Essen. Die Basilika in Werden ist Ziel von Kirchenräubern geworden. Die Beute: ein Bischofsstab und ein Altarkreuz. Das Bistum stellt sich nun die Frage, ob es nicht einmal mehr eine "Ganovenehre" gibt.
Nach dem ebenso spektakulären wie dreisten Diebstahl des Reliquienschreins aus dem Hochaltar des Domes im vergangenen Jahr war jetzt die Werdener Ludgerus-Basilika Ziel von Kirchenräubern. In der Nacht von Montag auf Dienstag brachen Diebe in das Gotteshaus ein und entwendeten den Bischofsstab des früheren Bischofs von Münster, Clemens August von Galen, sowie ein Altarkreuz des prominenten Nazi-Gegners, das die Grafenfamilie normalerweise in der Kapelle ihres Sitzes Burg Dinklage verwahrt.
Den Diebstahl entdeckte der Werdener Küster Adam Fitza am Dienstagmorgen. Sofort wurde die Polizei gerufen, die den Tatort untersuchte. Außerdem benachrichtige die Ludgerus-Gemeinde das Bistum Münster, das im Laufe des Tages mit einer Delegation eintraf, darunter auch Bischof Felix Genn. Für den ehemaligen Essener Oberhirten und Nachfolger von Galens auf dem Münsteraner Bischofsstuhl ist Werden natürlich vertrautes Terrain. Werdens Propst Johannes Kronenberg war erschüttert: „Manchen Menschen ist nichts mehr heilig.” Besonders ärgerlich: Die Schau über Leben und Werk von Galens anlässlich des Ludgerus-Jubiläumsjahres wäre am vorgestern ohnehin zu Ende gegangen.

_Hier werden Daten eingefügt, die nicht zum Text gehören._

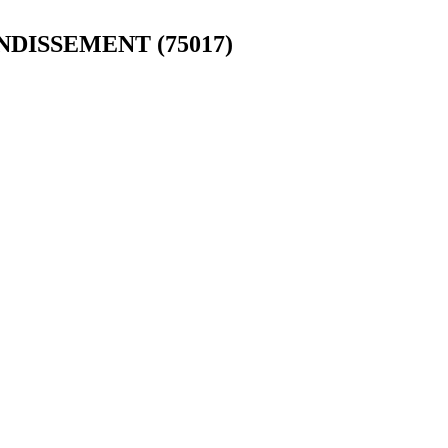
ONDISSEMENT (75017)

"Unersetzliche ideele Gegenstände"
Zwar sei die Ausstellung auf der großen Empore im Langhaus der Basilika versichert gewesen, doch der Verlust der beiden sakralen Gegenstände sei mit Geld nicht aufzuwiegen. „Es sind unersetzliche ideelle Gegenstände, deren materieller Wert allerdings nicht gewaltig ist”, so Kronenberg.
Dabei hatte die Ludgerus-Gemeinde alles getan, damit kein Ausstellungsstück abhanden kommt. Während der Öffnungszeiten waren immer Mitglieder der Ludgerus-Bruderschaft vor Ort – in der Nacht natürlich nicht, schließlich war das Gotteshaus fest verschlossen. Bei der Untersuchung stellte sich heraus, dass der oder die Täter mit einem exakten Plan zu Werke gegangen waren. Sie hatten unter anderem das passende Werkzeug mitgebracht, um die Spezialschrauben an den Vitrinen lösen und so von Galens silbernen, fein gearbeiteten Bischofsstab sowie das Altarkreuz aus Messing entwenden zu können.
Vom schönen Schein getäuscht
Damit liegt auch dieser jüngste Kirchenraub in der Linie der Delikte, bei denen der materielle Wert weitaus geringer war, als von den Dieben wohl angenommen. Man habe sich wohl vom schönen Schein täuschen lassen, so Ulrich Lotha. Für den Sprecher des Bistums Essens sind die beiden jungsten Einbrüche die schwersten in seiner 13-jährigen Amtszeit. Früher habe es noch soetwas wie „Ganovenehre” gegeben, man vergriff sich nicht an Kirchen. Das ist passe. Allerdings blieben die meisten Gotteshäuser aus Angst von purem Vandalismus geschlossen. Von organisiertem Diebstahl mag er nicht reden. „Dafür sind die meisten Kirchen im Ruhrgebiet zu jung, üppige Ausstattungen aus Mittelalter und Barock gibt es nicht."